** Opening DATA SUPPLIED block **
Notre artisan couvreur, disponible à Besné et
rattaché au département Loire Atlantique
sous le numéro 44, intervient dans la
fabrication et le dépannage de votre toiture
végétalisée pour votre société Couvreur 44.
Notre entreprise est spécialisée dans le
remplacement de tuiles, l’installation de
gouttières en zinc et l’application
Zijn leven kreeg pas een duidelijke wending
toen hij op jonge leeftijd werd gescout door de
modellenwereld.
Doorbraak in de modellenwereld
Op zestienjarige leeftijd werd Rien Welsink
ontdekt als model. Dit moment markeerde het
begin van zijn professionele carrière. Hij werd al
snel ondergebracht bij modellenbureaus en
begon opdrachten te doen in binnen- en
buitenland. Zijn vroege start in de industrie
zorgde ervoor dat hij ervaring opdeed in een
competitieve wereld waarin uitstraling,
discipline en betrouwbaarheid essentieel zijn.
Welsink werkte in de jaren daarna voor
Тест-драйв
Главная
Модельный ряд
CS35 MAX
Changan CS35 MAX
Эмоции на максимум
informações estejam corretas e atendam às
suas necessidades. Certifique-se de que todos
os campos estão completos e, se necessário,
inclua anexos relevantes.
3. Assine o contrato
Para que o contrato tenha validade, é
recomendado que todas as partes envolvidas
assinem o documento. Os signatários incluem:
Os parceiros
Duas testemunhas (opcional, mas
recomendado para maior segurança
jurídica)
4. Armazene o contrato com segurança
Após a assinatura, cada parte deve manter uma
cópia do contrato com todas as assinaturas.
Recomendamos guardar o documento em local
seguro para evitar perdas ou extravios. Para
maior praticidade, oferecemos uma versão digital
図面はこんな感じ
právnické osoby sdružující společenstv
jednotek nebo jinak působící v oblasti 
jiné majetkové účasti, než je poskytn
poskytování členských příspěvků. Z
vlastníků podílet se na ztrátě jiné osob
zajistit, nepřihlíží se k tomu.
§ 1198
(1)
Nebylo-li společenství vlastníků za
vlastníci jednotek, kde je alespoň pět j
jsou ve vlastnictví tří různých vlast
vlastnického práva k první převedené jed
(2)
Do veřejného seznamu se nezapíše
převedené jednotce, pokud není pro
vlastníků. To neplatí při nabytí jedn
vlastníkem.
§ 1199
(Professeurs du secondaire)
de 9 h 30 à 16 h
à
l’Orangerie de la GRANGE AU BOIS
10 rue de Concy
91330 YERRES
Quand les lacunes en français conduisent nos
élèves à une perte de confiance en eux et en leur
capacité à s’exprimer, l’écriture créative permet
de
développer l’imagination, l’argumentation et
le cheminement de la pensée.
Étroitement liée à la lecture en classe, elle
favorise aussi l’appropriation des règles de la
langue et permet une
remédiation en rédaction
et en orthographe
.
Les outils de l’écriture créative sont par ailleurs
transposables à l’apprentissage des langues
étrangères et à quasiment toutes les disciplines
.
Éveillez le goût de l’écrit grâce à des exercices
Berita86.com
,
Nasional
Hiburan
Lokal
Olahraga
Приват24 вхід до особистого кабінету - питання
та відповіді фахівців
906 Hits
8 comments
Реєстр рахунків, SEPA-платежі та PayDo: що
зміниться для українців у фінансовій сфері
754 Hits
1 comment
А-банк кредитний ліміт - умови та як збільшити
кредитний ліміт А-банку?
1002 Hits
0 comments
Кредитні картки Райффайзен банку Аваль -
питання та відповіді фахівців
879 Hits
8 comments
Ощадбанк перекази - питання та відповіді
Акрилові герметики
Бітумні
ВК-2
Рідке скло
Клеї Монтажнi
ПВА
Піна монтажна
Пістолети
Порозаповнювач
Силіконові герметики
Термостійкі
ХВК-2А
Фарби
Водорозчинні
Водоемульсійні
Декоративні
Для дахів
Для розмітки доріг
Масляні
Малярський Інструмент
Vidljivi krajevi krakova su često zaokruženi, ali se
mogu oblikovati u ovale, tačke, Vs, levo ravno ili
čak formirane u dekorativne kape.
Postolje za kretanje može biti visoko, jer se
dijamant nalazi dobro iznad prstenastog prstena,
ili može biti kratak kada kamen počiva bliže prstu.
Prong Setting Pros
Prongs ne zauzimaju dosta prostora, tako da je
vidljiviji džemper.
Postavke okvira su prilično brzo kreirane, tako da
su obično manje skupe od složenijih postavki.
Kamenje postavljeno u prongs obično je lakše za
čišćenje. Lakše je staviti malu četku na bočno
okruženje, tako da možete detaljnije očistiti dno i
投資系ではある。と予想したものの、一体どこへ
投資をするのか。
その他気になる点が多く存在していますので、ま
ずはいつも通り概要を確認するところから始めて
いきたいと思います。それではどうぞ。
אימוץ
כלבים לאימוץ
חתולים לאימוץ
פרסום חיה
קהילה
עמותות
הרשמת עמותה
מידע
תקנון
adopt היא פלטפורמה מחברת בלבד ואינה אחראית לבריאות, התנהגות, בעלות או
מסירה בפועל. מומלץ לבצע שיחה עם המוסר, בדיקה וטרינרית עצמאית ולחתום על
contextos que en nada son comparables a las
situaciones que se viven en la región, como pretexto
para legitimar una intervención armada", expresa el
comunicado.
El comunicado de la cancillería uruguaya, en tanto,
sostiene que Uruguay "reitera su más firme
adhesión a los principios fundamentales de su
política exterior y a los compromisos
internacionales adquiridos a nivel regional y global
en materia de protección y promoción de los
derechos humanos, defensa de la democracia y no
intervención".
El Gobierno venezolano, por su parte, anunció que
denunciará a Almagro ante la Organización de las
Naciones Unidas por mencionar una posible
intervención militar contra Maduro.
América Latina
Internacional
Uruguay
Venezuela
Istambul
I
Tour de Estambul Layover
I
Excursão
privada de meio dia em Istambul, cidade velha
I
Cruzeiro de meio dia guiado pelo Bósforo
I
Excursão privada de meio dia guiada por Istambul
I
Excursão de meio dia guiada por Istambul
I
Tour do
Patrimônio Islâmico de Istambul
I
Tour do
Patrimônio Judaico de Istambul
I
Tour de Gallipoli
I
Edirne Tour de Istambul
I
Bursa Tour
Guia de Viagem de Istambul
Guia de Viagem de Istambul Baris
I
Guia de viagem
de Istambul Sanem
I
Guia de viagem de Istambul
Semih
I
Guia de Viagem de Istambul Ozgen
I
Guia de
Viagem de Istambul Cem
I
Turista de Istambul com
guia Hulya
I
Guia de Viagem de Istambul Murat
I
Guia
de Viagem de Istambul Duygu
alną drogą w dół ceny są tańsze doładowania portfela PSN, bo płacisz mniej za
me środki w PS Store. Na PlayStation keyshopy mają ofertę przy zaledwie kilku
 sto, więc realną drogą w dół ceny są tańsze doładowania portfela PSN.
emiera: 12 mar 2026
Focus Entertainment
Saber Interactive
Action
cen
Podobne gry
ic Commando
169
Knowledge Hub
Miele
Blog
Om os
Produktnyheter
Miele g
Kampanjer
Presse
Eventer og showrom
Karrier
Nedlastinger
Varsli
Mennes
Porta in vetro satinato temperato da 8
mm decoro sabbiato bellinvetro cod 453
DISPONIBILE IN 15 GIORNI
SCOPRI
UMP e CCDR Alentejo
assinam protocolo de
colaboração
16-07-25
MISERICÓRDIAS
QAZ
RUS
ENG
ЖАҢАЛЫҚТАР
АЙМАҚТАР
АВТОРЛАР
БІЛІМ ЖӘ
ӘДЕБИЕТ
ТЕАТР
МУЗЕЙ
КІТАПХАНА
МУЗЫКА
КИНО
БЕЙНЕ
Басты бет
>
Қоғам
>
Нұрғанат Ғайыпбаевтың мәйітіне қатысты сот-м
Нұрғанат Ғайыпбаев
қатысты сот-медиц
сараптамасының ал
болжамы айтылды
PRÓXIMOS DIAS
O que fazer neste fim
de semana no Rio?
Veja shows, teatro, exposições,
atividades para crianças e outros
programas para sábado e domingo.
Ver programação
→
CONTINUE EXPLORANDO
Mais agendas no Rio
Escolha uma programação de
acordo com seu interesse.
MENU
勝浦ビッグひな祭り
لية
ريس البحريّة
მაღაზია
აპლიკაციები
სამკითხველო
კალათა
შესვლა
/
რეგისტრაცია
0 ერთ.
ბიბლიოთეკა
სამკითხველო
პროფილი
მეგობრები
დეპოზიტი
** Closing DATA SUPPLIED block **
▸ **TRY IT**
Beginning with the line above that contains "en materia de protección y promoción de los", copy each line exactly up to and including the line that contains "intervención militar contra Maduro.", and go no further.

▸ **SOLUTION**
en materia de protección y promoción de los
derechos humanos, defensa de la democracia y no
intervención".
El Gobierno venezolano, por su parte, anunció que
denunciará a Almagro ante la Organización de las
Naciones Unidas por mencionar una posible
intervención militar contra Maduro.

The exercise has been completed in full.